— About this task —
Nothing but the lines from the one containing "Baranovskaâ, 2016. S. 90–113." through the end of the data below should appear in the answer, each exact and free of pictures.
::::::::::
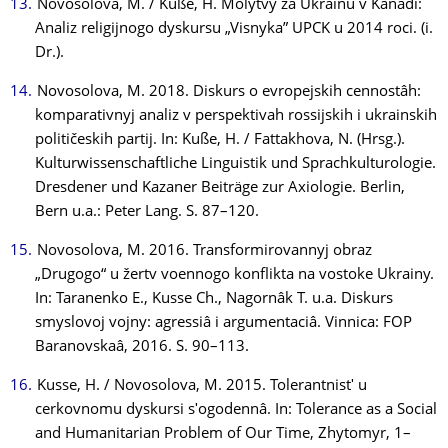
Novosolova, M. / Kuße, H. Molytvy za Ukraїnu v Kanadi:
Analiz religijnogo dyskursu „Visnyka” UPCK u 2014 roci. (i.
Dr.).
Novosolova, M. 2018. Diskurs o evropejskih cennostâh:
komparativnyj analiz v perspektivah rossijskih i ukrainskih
političeskih partij. In: Kuße, H. / Fattakhova, N. (Hrsg.).
Kulturwissenschaftliche Linguistik und Sprachkulturologie.
Dresdener und Kazaner Beiträge zur Axiologie. Berlin,
Bern u.a.: Peter Lang. S. 87–120.
Novosolova, M. 2016. Transformirovannyj obraz
„Drugogo“ u žertv voennogo konflikta na vostoke Ukrainy.
In: Taranenko E., Kusse Ch., Nagornâk T. u.a. Diskurs
smyslovoj vojny: agressiâ i argumentaciâ. Vinnica: FOP
Baranovskaâ, 2016. S. 90–113.
Kusse, H. / Novosolova, M. 2015. Tolerantnistʹ u
cerkovnomu dyskursi sʹogodennâ. In: Tolerance as a Social
and Humanitarian Problem of Our Time, Zhytomyr, 1–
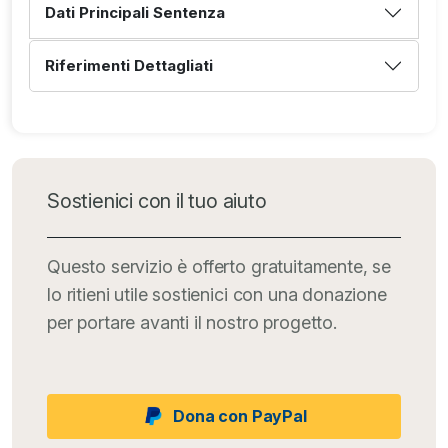
Dati Principali Sentenza
Riferimenti Dettagliati
Sostienici con il tuo aiuto
Questo servizio è offerto gratuitamente, se
lo ritieni utile sostienici con una donazione
per portare avanti il nostro progetto.
Dona con PayPal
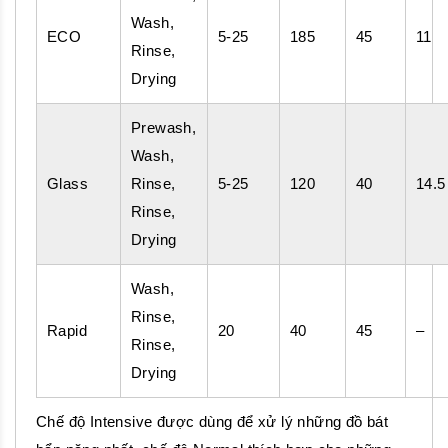
Wash,
ECO
5-25
185
45
11
Rinse,
Drying
Prewash,
Wash,
Glass
Rinse,
5-25
120
40
14.5
Rinse,
Drying
Wash,
Rinse,
Rapid
20
40
45
–
Rinse,
Drying
Chế độ Intensive được dùng để xử lý những đồ bát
::::::::::
— Solution below —
Baranovskaâ, 2016. S. 90–113.
Kusse, H. / Novosolova, M. 2015. Tolerantnistʹ u
cerkovnomu dyskursi sʹogodennâ. In: Tolerance as a Social
and Humanitarian Problem of Our Time, Zhytomyr, 1–
Dati Principali Sentenza
Riferimenti Dettagliati
Sostienici con il tuo aiuto
Questo servizio è offerto gratuitamente, se
lo ritieni utile sostienici con una donazione
per portare avanti il nostro progetto.
Dona con PayPal
Wash,
ECO
5-25
185
45
11
Rinse,
Drying
Prewash,
Wash,
Glass
Rinse,
5-25
120
40
14.5
Rinse,
Drying
Wash,
Rinse,
Rapid
20
40
45
–
Rinse,
Drying
Chế độ Intensive được dùng để xử lý những đồ bát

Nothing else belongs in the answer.